Qatari ambassador joins CU Denver students at cultural celebration

Event draws hundreds to share in Middle Eastern nation's past, present and future

October 3, 2013

Red carpets were rolled out in the Tivoli Turnhalle Wednesday morning. And for good reason. The cultural event hosted by the CU Denver Qatari Student Association had a regal air, thanks especially to a visit from the Qatari ambassador to the United States.

Hundreds of students, faculty and staff attended the entertaining spotlight on Qatari culture and heritage. The event featured food, music, informative booths and a few live falcons.

CU Denver, with 80 Qatari students, and a university in Arizona boast the largest numbers of Qataris enrolled at American universities, said Nasser Al-Eshaq, Qatari Student Association president. Al-Eshaq had the idea a month ago to invite Ambassador Mohamed Bin Abdulla Al-Rumaihi to the festivities.

“When I talked to him on the phone last week … he was more than willing to help us and share our culture,” Al-Eshaq said. “I was informed by the ambassador’s office on Tuesday that he would be here.

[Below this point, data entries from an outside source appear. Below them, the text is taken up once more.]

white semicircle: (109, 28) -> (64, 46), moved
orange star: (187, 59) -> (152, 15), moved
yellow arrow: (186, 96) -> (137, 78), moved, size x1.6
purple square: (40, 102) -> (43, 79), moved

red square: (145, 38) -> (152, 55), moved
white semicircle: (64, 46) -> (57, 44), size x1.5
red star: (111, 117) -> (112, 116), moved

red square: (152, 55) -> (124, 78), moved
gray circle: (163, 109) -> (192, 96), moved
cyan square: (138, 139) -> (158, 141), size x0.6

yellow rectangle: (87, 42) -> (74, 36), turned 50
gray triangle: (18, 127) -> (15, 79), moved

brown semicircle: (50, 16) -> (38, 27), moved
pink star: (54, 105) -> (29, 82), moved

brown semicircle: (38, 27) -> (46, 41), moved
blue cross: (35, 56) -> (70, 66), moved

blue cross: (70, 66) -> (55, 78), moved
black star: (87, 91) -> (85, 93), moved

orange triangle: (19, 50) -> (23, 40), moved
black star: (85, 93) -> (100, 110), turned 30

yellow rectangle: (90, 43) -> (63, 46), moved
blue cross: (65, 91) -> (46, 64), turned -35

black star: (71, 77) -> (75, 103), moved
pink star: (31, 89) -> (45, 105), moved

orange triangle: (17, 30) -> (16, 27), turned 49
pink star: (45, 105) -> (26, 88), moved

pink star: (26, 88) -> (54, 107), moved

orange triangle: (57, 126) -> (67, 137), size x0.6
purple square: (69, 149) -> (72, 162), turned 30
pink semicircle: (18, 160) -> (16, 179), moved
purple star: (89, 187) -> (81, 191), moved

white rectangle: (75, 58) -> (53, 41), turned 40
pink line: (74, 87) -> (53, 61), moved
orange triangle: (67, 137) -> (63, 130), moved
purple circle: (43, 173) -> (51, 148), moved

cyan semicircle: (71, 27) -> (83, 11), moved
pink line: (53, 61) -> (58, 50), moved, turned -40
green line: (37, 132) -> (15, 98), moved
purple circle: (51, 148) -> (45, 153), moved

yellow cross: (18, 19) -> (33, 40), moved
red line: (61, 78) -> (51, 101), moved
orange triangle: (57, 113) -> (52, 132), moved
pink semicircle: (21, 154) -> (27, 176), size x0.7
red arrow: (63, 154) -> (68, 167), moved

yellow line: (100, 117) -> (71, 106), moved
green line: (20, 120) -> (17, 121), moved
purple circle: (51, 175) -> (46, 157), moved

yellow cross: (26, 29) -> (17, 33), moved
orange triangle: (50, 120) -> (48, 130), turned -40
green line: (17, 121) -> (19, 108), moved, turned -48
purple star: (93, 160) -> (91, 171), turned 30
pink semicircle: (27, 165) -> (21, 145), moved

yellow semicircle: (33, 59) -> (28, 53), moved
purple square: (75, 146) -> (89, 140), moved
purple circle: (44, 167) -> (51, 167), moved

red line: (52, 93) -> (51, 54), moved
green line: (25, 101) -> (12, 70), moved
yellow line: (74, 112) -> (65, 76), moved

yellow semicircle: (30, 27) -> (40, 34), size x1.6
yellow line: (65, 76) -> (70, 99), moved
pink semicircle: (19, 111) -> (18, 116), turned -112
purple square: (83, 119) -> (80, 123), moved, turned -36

I then talked to the campus (Office of Student Life) and they provided the security and everything for us.”

Al-Rumaihi visited the booths and displays about Qatar — its past, present and future — that filled the hall. He was accompanied by students and CU Denver leaders, including Business School Dean Sueann Ambron and Marc Ingber, dean of the College of Engineering and Applied Science.

Qatari students performed a traditional dance before Regina Kilkenny, associate vice chancellor for Academic Resources and Services and acting vice chancellor for the Office of International Affairs, welcomed Al-Rumaihi to the podium. “CU Denver is a community that embraces diversity both in the people who live, learn and work here and in the experiences that enrich life in the classroom and beyond,” Kilkenny said. “Mr. Ambassador, we are absolutely pleased and honored to be your long-standing partner and look forward to many more years of fruitful collaboration in support of your outstanding students.”

The ambassador exchanged gifts with university leaders and said he is proud of the way CU Denver’s Qatari students honor their culture and respect their education here. “I hear very nice words from you — the university’s teachers, professors and deans — about the way our students here in Denver behave and are respectful,” he said.

Al-Rumaihi said Qatar is working toward a Vision 2030, which is built on the pillars of Qatari culture and heritage while looking to the future. “We want to raise an example of a Middle Eastern country, not only on the part of development … but also on the part of how much we look to the future and how we respect each other and past generations.”

Ambron said it’s a privilege to have the Qatari students at CU Denver. “Your education will take you far,” she said. “Your cultural base will take you far.”

Qatar will take the global stage in 2022 when it hosts soccer’s World Cup. “I’m excited about the World Cup,” Ambron said. “I’m excited about our Sports and Entertainment Management program, and I’m excited about what’s going to happen and what leadership all of these students will bring to the world.”

Ingber said the College of Engineering and Applied Science enjoys a large cohort of Qatari students. “They add to the diversity of our student groups, and we’re extremely pleased that the ambassador could make it for this event,” he said. “We want to strengthen our relationship with Qatar.”

Marisa Bennett, a student majoring in art history and staff member of Global Education/Study Abroad, plans to study in Qatar as part of her master’s program. She likes the way CU Denver fosters bridges between cultures.

“I feel the diversity supplements and enhances all of our experiences here,” Bennett said.

(Photo at top: CU Denver Business School Dean Sueann Ambron exchanges gifts with Qatari Ambassador Mohamed Bin Abdulla Al-Rumaihi at the Qatari cultural celebration at CU Denver Oct. 3.)